Performance of LDL-C calculated with Martin's formula compared to the Friedewald equation in familial combined hyperlipidemia

• Published in: Atherosclerosis Vol. 277; pp. 204 - 210
• Main Authors: Mehta, Roopa, Reyes-Rodríguez, Enrique, Yaxmehen Bello-Chavolla, Omar, Guerrero-Díaz, Ana Carmen, Vargas-Vázquez, Arsenio, Cruz-Bautista, Ivette, A. Aguilar-Salinas, Carlos
• Format: Journal Article
• Language: English
• Published: Ireland Elsevier B.V 01.10.2018
• Subjects: Adult; Apolipoprotein B; Apolipoprotein B-100 - blood; Biomarkers - blood; Cardiovascular risk; Cholesterol, LDL - blood; Cross-Sectional Studies; Familial combined hyperlipidemia; Female; Genetic Predisposition to Disease; Humans; Hyperlipidemia, Familial Combined - blood; Hyperlipidemia, Familial Combined - diagnosis; Hyperlipidemia, Familial Combined - genetics; LDL-C; Male; Middle Aged; Models, Biological; Non-HDL-C; Phenotype; Predictive Value of Tests; Reproducibility of Results; Triglycerides - blood; Apolipoprotein B; Familial combined hyperlipidemia; Non-HDL-C; LDL-C; Cardiovascular risk
• ISSN: 0021-9150; 1879-1484
• DOI: 10.1016/j.atherosclerosis.2018.06.868

A novel method to estimate low density lipoprotein cholesterol (LDL-C) has been proposed by Martin et al.

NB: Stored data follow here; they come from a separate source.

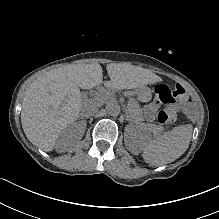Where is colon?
<instances>
[{
    "label": "colon",
    "mask_w": 219,
    "mask_h": 219,
    "mask_svg": "<svg viewBox=\"0 0 219 219\" xmlns=\"http://www.w3.org/2000/svg\"><path fill=\"white\" fill-rule=\"evenodd\" d=\"M173 101L168 103L167 107L158 114V121L163 127L171 126L176 120V108L174 106L175 100L188 99L187 93L183 86L176 85L172 92Z\"/></svg>",
    "instance_id": "colon-1"
}]
</instances>
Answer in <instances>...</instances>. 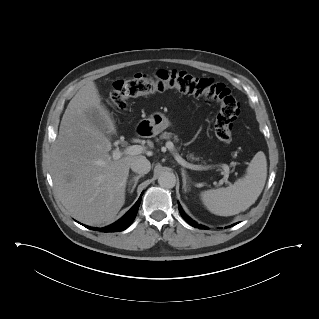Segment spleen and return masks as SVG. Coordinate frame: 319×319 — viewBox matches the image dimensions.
Masks as SVG:
<instances>
[{
	"label": "spleen",
	"instance_id": "1",
	"mask_svg": "<svg viewBox=\"0 0 319 319\" xmlns=\"http://www.w3.org/2000/svg\"><path fill=\"white\" fill-rule=\"evenodd\" d=\"M246 172V176L233 185L201 193L202 202L210 212L219 216H232L255 203L267 178V161L262 151L255 154Z\"/></svg>",
	"mask_w": 319,
	"mask_h": 319
}]
</instances>
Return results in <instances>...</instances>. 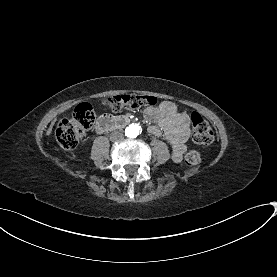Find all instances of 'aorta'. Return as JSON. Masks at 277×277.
I'll return each mask as SVG.
<instances>
[{
    "label": "aorta",
    "instance_id": "762f6f07",
    "mask_svg": "<svg viewBox=\"0 0 277 277\" xmlns=\"http://www.w3.org/2000/svg\"><path fill=\"white\" fill-rule=\"evenodd\" d=\"M141 133V126L139 124H130L125 129V134L129 138H136Z\"/></svg>",
    "mask_w": 277,
    "mask_h": 277
}]
</instances>
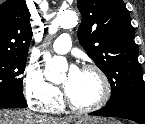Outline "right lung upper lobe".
Instances as JSON below:
<instances>
[{
    "label": "right lung upper lobe",
    "instance_id": "obj_1",
    "mask_svg": "<svg viewBox=\"0 0 145 124\" xmlns=\"http://www.w3.org/2000/svg\"><path fill=\"white\" fill-rule=\"evenodd\" d=\"M29 17L25 0L0 5V55L27 57L32 39Z\"/></svg>",
    "mask_w": 145,
    "mask_h": 124
}]
</instances>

This may permit a more accurate estimation of cardiovascular risk, however, external validation is needed. Here, the performance of LDL-C using this new method (LDL-N) is compared with LDL-C estimated with Friedewald equation (LDL-F) in familial combined hyperlipidemia (FCHL), a common primary dyslipidemia in which apolipoprotein B containing particle composition is abnormal and interferes with LDL-C estimation. A total of 410 FCHL subjects were included. LDL-C was estimated with both the Friedewald equation (LDL-F) and the novel formula (LDL-N). Apolipoprotein B levels and non- HDL-C were recorded. The correlation and concordance between LDL-F and LDL-N and both Apolipoprotein B and non-HDL-C levels were calculated. Analysis stratifying for triglyceride tertiles and FCHL lipid phenotypes was also carried out. The correlations between LDL-N and Apo B and non-HDL-C were ρ = 0.777 (95%CI 0.718–0.825) and ρ = 0.735 (95%CI 0.648–0.816), respectively. The corresponding correlations for LDL-F were ρ = 0.551(95%CI 0.454–0.637) and ρ = 0.394 (95%CI 0.253–0.537), respectively. In mixed dyslipidemia or isolated hypertriglyceridemia, these correlations were significantly better using LDL-N. With respect to concordance, LDL-N performed significantly better than LDL-F when considering apoB <90 mg/dL (κLDL-N = 0.495 vs. κLDL-F = 0.165) and non-HDL-C <130 (κLDL-N = 0.724 vs. κLDL-F = 0.253). In FCHL, LDL-C estimation using Martin's formula showed greater correlation and concordance with non-HDL-C and Apo B compared with the Friedewald equation. •Martin's formula (LDL-N) for LDL-C estimation performs better in FCHL.•LDL-N performs better in mixed dyslipidemia and isolated hypertriglyceridemia.•LDL-N complements non-HDL-C and apo B in cardiovascular risk estimation in FCHL.